CS 600 Solutions to Test I

October 14, 1998

1 a) Let p be the probability that x is found in one location in the upper half.
Then pn/2 + 9pn/2 = 1 holds (we are assuming here that x is in the array).
Hence p = 1/5n.

b) For simplicity let us ignore floor/ceiling.
First to get a general idea. If x is at n/2, then 1 comparison is necessary.
If x is at n/4(lower half) or 3n/4 (upper half), then 2 comparisons are necessary.
If x is at n/8 or 3n/8 (lower half), or 5n/8 or 7n/8 (upper half), then 3 comparisons are necessary......
Since x is at each location in the lower half with probability 9p, and in the upper half with p, the average time T(n) in this case is:
$T(n) = \Theta(9p(1*1 + 2*1 + 3*2 + 4*4 ...) + p(2*1 + 3*2 + 4*4 + ...))$

c) $T(n) = \Theta(10p \Sigma_{i=2}^{\lg n} i 2^{i-2} + 9p)$
$= \Theta(5p/2\Sigma_{i=1}^{\lg n} i 2^{i} + 4p)$
$= \Theta(1/n((\lg n -1)2^{\lg n} + 2)4/5n)$

Since $2^{\lg n} = n$, $T(n) = \Theta(\lg n)$.

2 a) A decision problem (or a language) is in class NP if and only if it has a certificate of length polynomial in the size of the problem, and there is a polynomial time algorithm that verifies the certificate.

More rigorously, a language L is in class NP if and only if there is a certificate y and an algorithm A such that for any string x of L, y for x is of length bounded by $O(\sim x \sim^{c})$ for some constant c, and A produces 1 given x and y for xin time polynomial in $\sim x \sim$, where $\sim x \sim$ is the length of x.

b) A subset T of S is a certificate.
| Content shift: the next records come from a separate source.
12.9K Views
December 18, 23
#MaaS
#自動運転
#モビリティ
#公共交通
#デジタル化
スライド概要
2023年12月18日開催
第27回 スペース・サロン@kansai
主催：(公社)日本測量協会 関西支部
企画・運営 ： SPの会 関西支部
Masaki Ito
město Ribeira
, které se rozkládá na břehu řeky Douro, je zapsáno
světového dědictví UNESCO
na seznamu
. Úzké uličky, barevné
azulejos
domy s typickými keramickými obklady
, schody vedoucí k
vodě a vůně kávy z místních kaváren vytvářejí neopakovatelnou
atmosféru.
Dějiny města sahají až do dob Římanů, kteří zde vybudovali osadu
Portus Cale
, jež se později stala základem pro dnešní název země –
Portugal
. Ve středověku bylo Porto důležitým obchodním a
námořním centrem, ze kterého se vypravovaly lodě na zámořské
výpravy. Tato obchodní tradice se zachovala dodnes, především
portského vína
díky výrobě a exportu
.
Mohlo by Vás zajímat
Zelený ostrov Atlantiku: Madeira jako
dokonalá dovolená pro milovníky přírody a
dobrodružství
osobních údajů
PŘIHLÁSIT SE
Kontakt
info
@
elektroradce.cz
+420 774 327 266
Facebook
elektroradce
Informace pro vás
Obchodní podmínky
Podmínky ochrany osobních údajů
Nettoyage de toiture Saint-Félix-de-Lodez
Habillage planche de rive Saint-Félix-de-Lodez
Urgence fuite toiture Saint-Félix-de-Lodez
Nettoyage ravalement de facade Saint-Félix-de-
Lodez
Since T is a subset of S, the length of the certificate is certainly a polynomial in the size of the problem, which is $O(\sim S \sim)$.

A verification algorithm must check:
1) T is a subset of S,
2) T is a set(included in 1)), that is there are no duplications in T, and
3) $\Sigma_{a_{i} \in T} s(a_{i}) = \Sigma_{a_{i} \in S - T} s(a_{i})$,
in polynomial time.

1) and 2) each take O(n²) time, and 3) takes O(n) time, where n is the number of elements in S.
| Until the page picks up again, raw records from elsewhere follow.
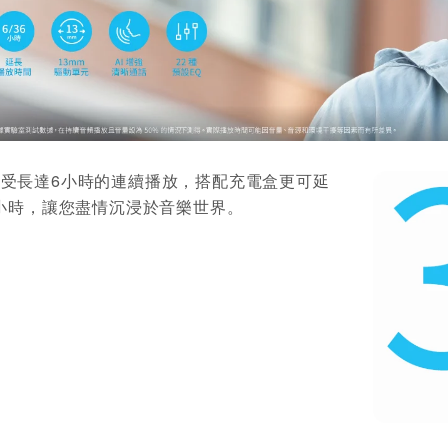
受長達6小時的連續播放，搭配充電盒更可延
 小時，讓您盡情沉浸於音樂世界。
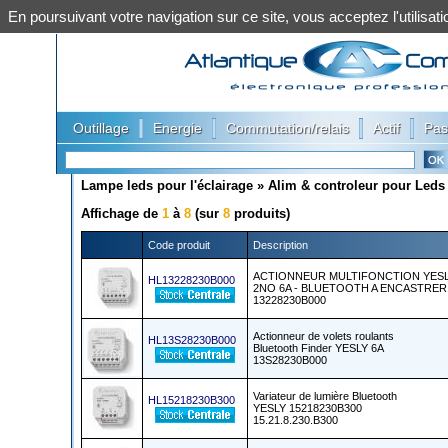
En poursuivant votre navigation sur ce site, vous acceptez l'utilis
|
|
|
|
Outillage
Energie
Commutation/relais
Actif
Pas
Lampe leds pour l'éclairage
»
Alim & controleur pour Leds
Affichage de
1
à
8
(sur
8
produits)
Code produit
Description
ACTIONNEUR MULTIFONCTION YES
HL13228230B000
2NO 6A - BLUETOOTH A ENCASTRER
13228230B000
Actionneur de volets roulants
HL13S28230B000
Bluetooth Finder YESLY 6A
13S28230B000
Variateur de lumière Bluetooth
HL15218230B300
YESLY 15218230B300
15.21.8.230.B300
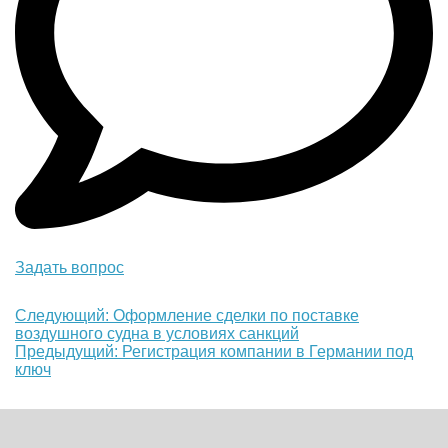
Задать вопрос
Еще
Следующий: Оформление сделки по поставке
воздушного судна в условиях санкций
почитать
Предыдущий: Регистрация компании в Германии под
ключ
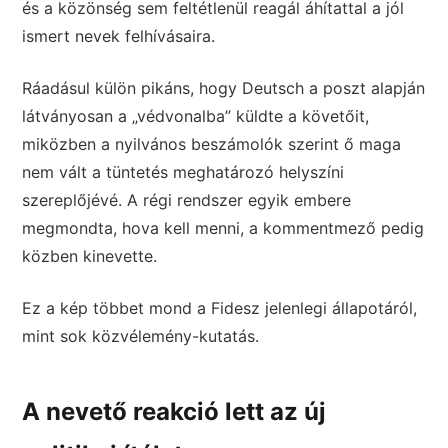
és a közönség sem feltétlenül reagál áhítattal a jól
ismert nevek felhívásaira.
Ráadásul külön pikáns, hogy Deutsch a poszt alapján
látványosan a „védvonalba” küldte a követőit,
miközben a nyilvános beszámolók szerint ő maga
nem vált a tüntetés meghatározó helyszíni
szereplőjévé. A régi rendszer egyik embere
megmondta, hova kell menni, a kommentmező pedig
közben kinevette.
Ez a kép többet mond a Fidesz jelenlegi állapotáról,
mint sok közvélemény-kutatás.
A nevető reakció lett az új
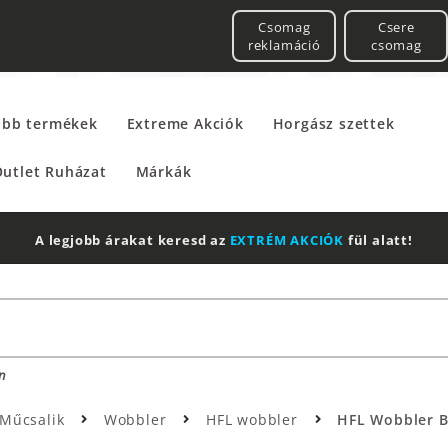
Csomag
Csere
reklamáció
csomag
űbb termékek
Extreme Akciók
Horgász szettek
utlet Ruházat
Márkák
2 db Shimano Aero Technium +
Leatherman
Multitool
n
Műcsalik
Wobbler
HFL wobbler
HFL Wobbler Ba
Hence the partition problem is in class NP.

3 a) A polynomial reduction is a mapping of one problem say P to another say Q, producing an instance of Q for each instance of P such that

(1)

the mapping takes polynomial time and

(2)

the answer to an instance of P is the same as that for the corresponding instance of Q.

b) Let a set S of objects { a₁, ..., a_n} and their size s(a₁), ..., s(a_n)be the given instance of the partition problem.

We construct the corresponding instance of the bin packing problem as follows:

Let U = S, and s(u_i) = 2s(a_i)/V for each $u_{i} \in U$, and let the number of bins k = 2, where $V = \Sigma_{a_{i} \in S} s(a_{i})$.
Clearly these can be obtained in time polynomial in the size of the partition problem.

Let us now see whether or not the answer to an instance p of the partition problem is always the same as that to the corresponding instance q of the bin packing problem.

Suppose that the answer to p is 'yes'. Then we have a set $T \subseteq S$, such that $\Sigma_{a_{i} \in T} s(a_{i}) = \Sigma_{a_{i} \in S - T} s(a_{i})$.
Hence $\Sigma_{a_{i} \in T} s(a_{i})/V = \Sigma_{a_{i} \in S - T} s(a_{i})/V = 1$.
Hence we can pack into one bin the objects u_i's corresponding to the a_i's in T, and pack the rest into another bin.

If the answer to p is 'yes' on the other hand, then there is no such set T. Hence no matter how we group the objects of U into two groups, one of them can not be packed into a bin.

Thus the answer to p is always the same as that for q.